O documento foi redigido após a Comissão de Direitos Humanos Sobral Pinto (CDH) da entidade realizar uma inspeção na delegacia, na última quarta-feira:
– Os detidos estavam em condições terríveis, sub-humanas. Além da superlotação, estavam sem acesso a banho, com comida que vem do presídio e muitas vezes chega azeda. É para eles ficarem até 24 horas nas celas das delegacias, mas alguns estavam ali há mais de 10 dias – explicou a coordenadora geral da CDH, Neusa Rolim Bastos.
De acordo com Neusa, pelo menos três detidos estavam com problemas de saúde e sem condições de higiene, em uma situação que colocava em risco não só eles, como os servidores da delegacia:
– Não estamos agindo assim para passar a mão na cabeça dos detidos, mas sim para que eles possam cumprir devidamente as suas penas conforme a previsão da lei de execução penal e para que tenham condições de retornar ao meio. Da forma como estão sendo tratados, teremos verdadeiros monstros convivendo com nossos familiares – concluiu.
A OAB afirmou que, até a manhã desta quarta-feira, não havia recebido um retorno do governo do Estado em relação ao ofício.

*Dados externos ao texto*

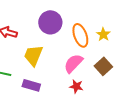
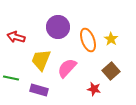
pink semicircle: (73, 63) -> (67, 68), moved
red star: (76, 86) -> (94, 89), moved

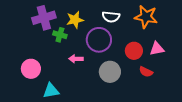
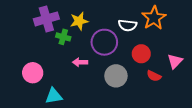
white semicircle: (111, 17) -> (128, 25), moved
orange star: (146, 17) -> (154, 18), turned 30
pink triangle: (157, 49) -> (175, 61), moved, turned -35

Situação se repete na Região Metropolitana
As condições precárias com que os integrantes da CDH depararam na delegacia de Canoas fez com que ampliassem, ainda na semana passada, o número de vistorias. Até a última sexta-feira, o grupo havia apurado as condições de outras delegacias da cidade, além de Porto Alegre, Gravataí, Alvorada e Viamão. De acordo com a entidade, a situação é ainda mais grave nas demais cidades da Região Metropolitana.
Se na Capital foram identificados 27 presos de forma irregular, nas demais foram registrados 77 presos. O diretor do Departamento de Execução Penal da Superintendência dos Serviços Penitenciários (Susepe), Ângelo Carneiro, reconhece que o problema é generalizado, mas acredita que medidas a serem tomadas ainda neste mês devem aliviar a superlotação das delegacias.
É que está prevista, ainda para o segundo semestre de fevereiro, a inauguração do primeiro de quatro centros de triagem para onde os detidos poderão ser encaminhados inicialmente:
– Lá teremos celas com banheiro e uma estrutura melhor para que os detidos permaneçam antes de ir ao estabelecimento prisional. Somente neste primeiro centro, serão 83 vagas oferecidas.
Carneiro explica, ainda, que o grande problema enfrentado atualmente pelo setor é o fato de que o número de presos não acompanha a abertura de vagas. Hoje, o Estado possui 104 estabelecimentos prisionais, sendo 23 deles interditados por questões estruturais ou de superlotação.
– Conseguimos abrir uma média de duas a três vagas nos estabelecimentos prisionais por dia, mas isso não é o suficiente, pois o número de presos é muito maior. Estamos encaminhando os presos em no máximo 10 dias, mas já há um acúmulo que não estamos conseguindo superar.
Atualmente, explica Carneiro, a média diária é de mais de cem presos mantidos em delegacias da Região Metropolitana.